ORBIT emits phase transitions to mission-control:

```bash
# On each phase completion
curl -X POST http://localhost:3000/api/adapters \
  -H "x-api-key: $MC_API_KEY" \
  -d '{ "framework": "generic", "action": "heartbeat",
        "payload": { "agentId": "orbit-01", "status": "online",
                     "metrics": { "current_phase": 8, "phases_completed": 7 } } }'
```

---

## 4. KPI Dashboard (AI-SDLC §10)

### 4.1 KPIs available today (no mission-control)

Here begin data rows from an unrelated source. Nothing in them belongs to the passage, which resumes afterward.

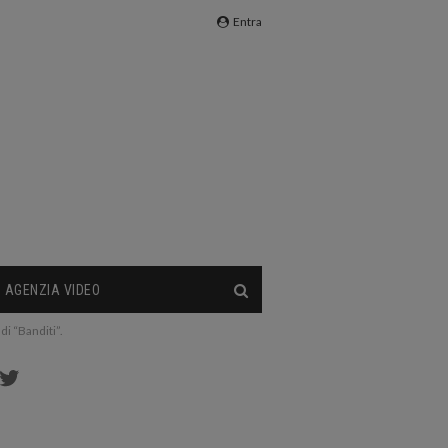
Entra
AGENZIA VIDEO
di “Banditi”.
cebook
Twitter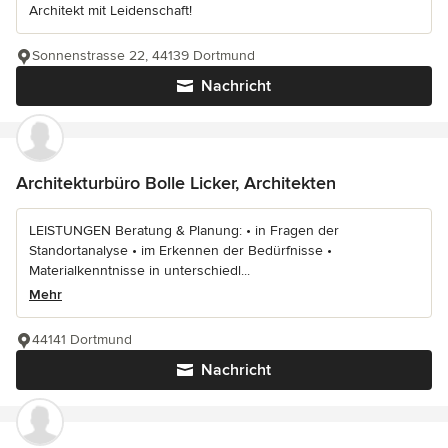
Architekt mit Leidenschaft!
Sonnenstrasse 22, 44139 Dortmund
Nachricht
Architekturbüro Bolle Licker, Architekten
LEISTUNGEN Beratung & Planung: • in Fragen der
Standortanalyse • im Erkennen der Bedürfnisse •
Materialkenntnisse in unterschiedl...
Mehr
44141 Dortmund
Nachricht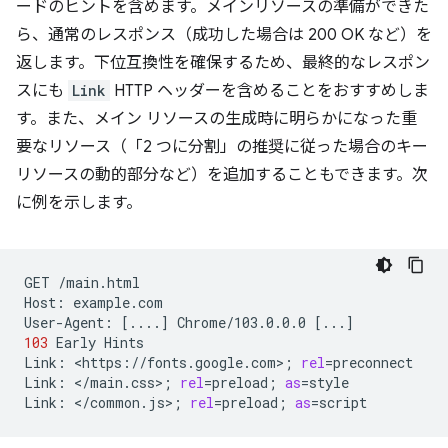
ードのヒントを含めます。メインリソースの準備ができた
ら、通常のレスポンス（成功した場合は 200 OK など）を
返します。下位互換性を確保するため、最終的なレスポン
スにも
Link
HTTP ヘッダーを含めることをおすすめしま
す。また、メイン リソースの生成時に明らかになった重
要なリソース（「2 つに分割」の推奨に従った場合のキー
リソースの動的部分など）を追加することもできます。次
に例を示します。
GET
/main.html

Host:
example.com

User-Agent:
[
....
]
Chrome/103.0.0.0
[
...
]
103
Early
Hints

Link:
<https://fonts.google.com>
;
rel
=
preconnect

Link:
</main.css>
;
rel
=
preload
;
as
=
style

Link:
</common.js>
;
rel
=
preload
;
as
=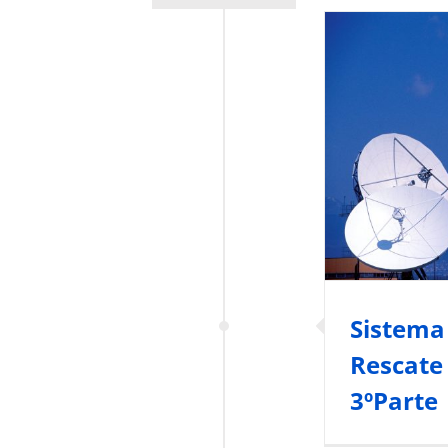
Sistema
COSP
Seguridad y Fa
Sistema
Rescate
3ºParte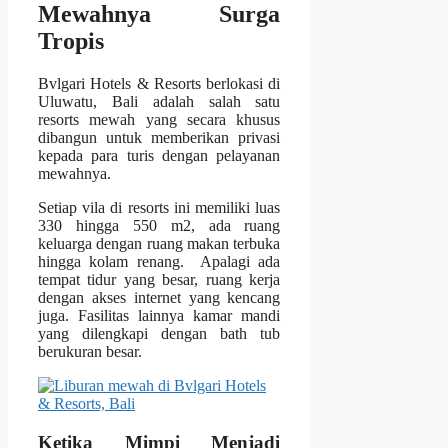
Mewahnya Surga
Tropis
Bvlgari Hotels & Resorts berlokasi di
Uluwatu, Bali adalah salah satu
resorts mewah yang secara khusus
dibangun untuk memberikan privasi
kepada para turis dengan pelayanan
mewahnya.
Setiap vila di resorts ini memiliki luas
330 hingga 550 m2, ada ruang
keluarga dengan ruang makan terbuka
hingga kolam renang. Apalagi ada
tempat tidur yang besar, ruang kerja
dengan akses internet yang kencang
juga. Fasilitas lainnya kamar mandi
yang dilengkapi dengan bath tub
berukuran besar.
Ketika Mimpi Menjadi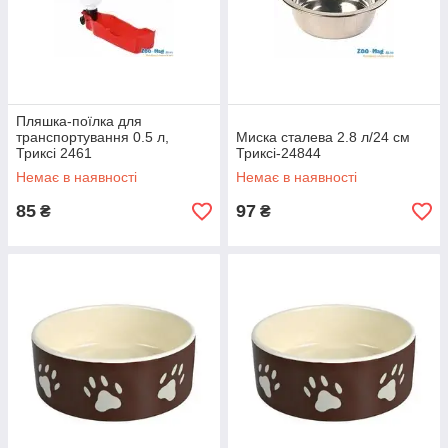
Пляшка-поїлка для
транспортування 0.5 л,
Миска сталева 2.8 л/24 см
Триксі 2461
Триксі-24844
Немає в наявності
Немає в наявності
85
97
₴
₴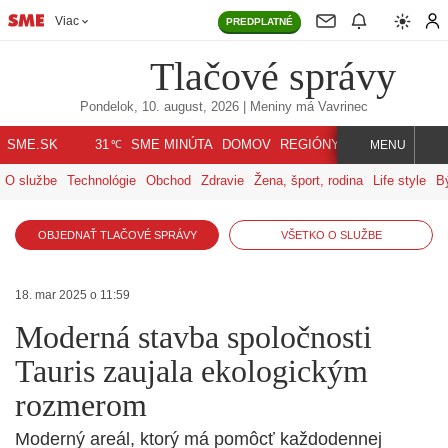
Viac
PREDPLATNÉ
Tlačové správy
Pondelok, 10. august, 2026
| Meniny má
Vavrinec
℃
SME.SK
SME MINÚTA
DOMOV
REGIÓNY
INDEX
SVET
31
MENU
O službe
Technológie
Obchod
Zdravie
Žena, šport, rodina
Life style
B
OBJEDNAŤ TLAČOVÉ SPRÁVY
VŠETKO O SLUŽBE
18. mar 2025 o 11:59
Moderná stavba spoločnosti
Tauris zaujala ekologickým
rozmerom
Moderný areál, ktorý má pomôcť každodennej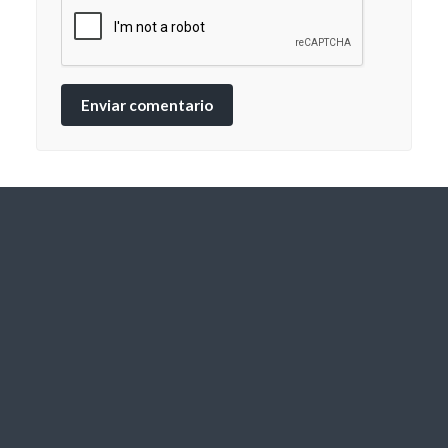
Enviar comentario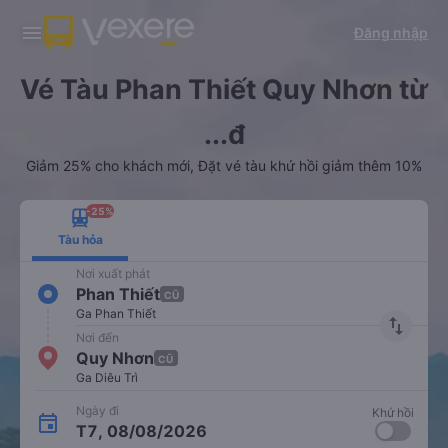
Tải app Vexere ngay!
Tải app Vexere
Đăng nhập
Mở app
Mở app
Nhận ưu đãi thành viên độc
-30k/ghế khi đặt vé máy bay qua
quyền
app
Vé Tàu Phan Thiết Quy Nhơn từ
...đ
Giảm 25% cho khách mới, Đặt vé tàu khứ hồi giảm thêm 10%
-25%
Tàu hỏa
Nơi xuất phát
Phan Thiết
CŨ
Ga Phan Thiết
import_export
Nơi đến
Quy Nhơn
CŨ
Ga Diêu Trì
Ngày đi
Khứ hồi
T7, 08/08/2026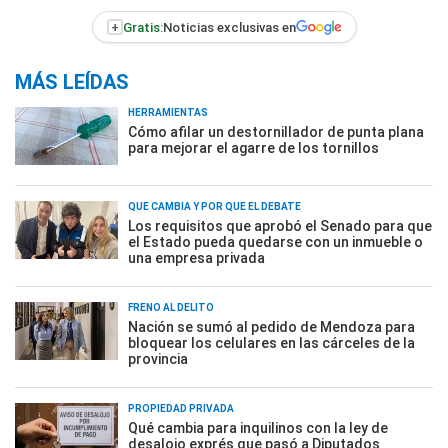
+
Gratis:
Noticias exclusivas en
MÁS LEÍDAS
HERRAMIENTAS
Cómo afilar un destornillador de punta plana
para mejorar el agarre de los tornillos
QUÉ CAMBIA Y POR QUÉ EL DEBATE
Los requisitos que aprobó el Senado para que
el Estado pueda quedarse con un inmueble o
una empresa privada
FRENO AL DELITO
Nación se sumó al pedido de Mendoza para
bloquear los celulares en las cárceles de la
provincia
PROPIEDAD PRIVADA
Qué cambia para inquilinos con la ley de
desalojo exprés que pasó a Diputados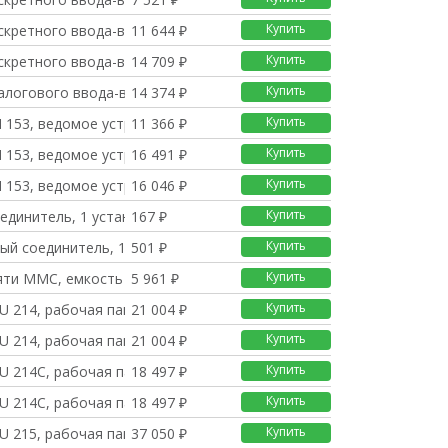
Купить
скретного ввода-вывод
11 644 ₽
Купить
скретного ввода-вывод
14 709 ₽
Купить
алогового ввода-вывод
14 374 ₽
Купить
 153, ведомое устройс
11 366 ₽
Купить
 153, ведомое устройс
16 491 ₽
Купить
 153, ведомое устройс
16 046 ₽
Купить
единитель, 1 установо
167 ₽
Купить
ый соединитель, 10 кл
501 ₽
Купить
яти MMC, емкость 512
5 961 ₽
Купить
U 214, рабочая память
21 004 ₽
Купить
U 214, рабочая память
21 004 ₽
Купить
U 214C, рабочая памят
18 497 ₽
Купить
U 214C, рабочая памят
18 497 ₽
Купить
U 215, рабочая память
37 050 ₽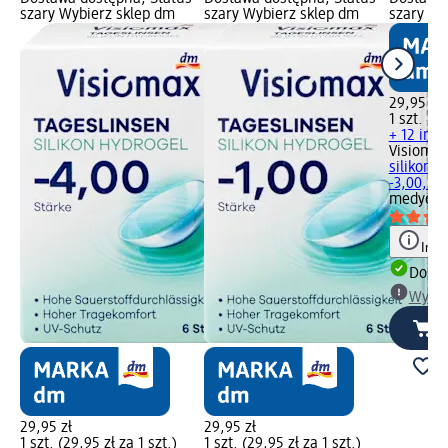
szary Wybierz sklep dm
szary Wybierz sklep dm
szary Wy
29,95 zł
1 szt. (29
+ 12 inn
Visiomax
silikono
-3,00, 6 s
medyczn
Info
Dosta
Wybie
29,95 zł
29,95 zł
1 szt. (29,95 zł za 1 szt.)
1 szt. (29,95 zł za 1 szt.)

| KPI | Target | How to measure |
|---|---|---|
| Gate failure rate | < 5% per epic | `.logs/validation/` aggregation |
| Delivery cycle time | Trending down | Workflow state timestamps |
| Story completion rate | > 95% per sprint | `tasks.md` `[x]` count |

### 4.2 KPIs with mission-control

| KPI | Target | How to measure |
|---|---|---|
| Cost per feature (USD) | Trending down | `tokens_total × model_price` |
| % stateless execution | > 90% | Sessions without history dependency |
| Context budget adherence | > 80% sessions within 60% | `context_usage_pct ≤ 60` |
| Rework rate | < 10% | Tasks re-executed after failure |
| Average tasks/session | Stable | `tasks_executed` per session |
| Error rate per agent | < 2% | Failed tasks per agent role |

### 4.3 Suggested dashboard layout

```
┌─ AI-SDLC Dashboard ──────────────────────────────────────────┐
│                                                               │
│  DELIVERY                     COST                           │
│  ┌─────────────────┐          ┌─────────────────┐           │
│  │ Cycle time      │          │ Cost/feature    │           │
│  │ Gate fail rate  │          │ Tokens/session  │           │
│  │ Story rate      │          │ Cost trend      │           │
│  └─────────────────┘          └─────────────────┘           │
│                                                               │
│  CONTEXT                      QUALITY                        │
│  ┌─────────────────┐          ┌─────────────────┐           │
│  │ Budget adherence│          │ % stateless     │           │
│  │ Avg context %   │          │ Rework rate     │           │
│  │ Sessions >60%   │          │ Error rate      │           │
│  └─────────────────┘          └─────────────────┘           │
└───────────────────────────────────────────────────────────────┘
```

---

## 5. Escalation

Escalate to SABLE (governance audit) when:
- Gate failure rate > 10% in a sprint
- Any session exceeds 60% context (without middleware enforcement)
- Cost per feature increases > 20% week-over-week
- Rework rate > 15% (indicates task contracts are too loose)


## Quick Mode

For low-context activation, load `.enterprise/governance/agent-skills/ai-observability/SKILL-QUICK.md` or `QUICK.md` first. Load this full skill for deep analysis, violation fixing, or formal review gates.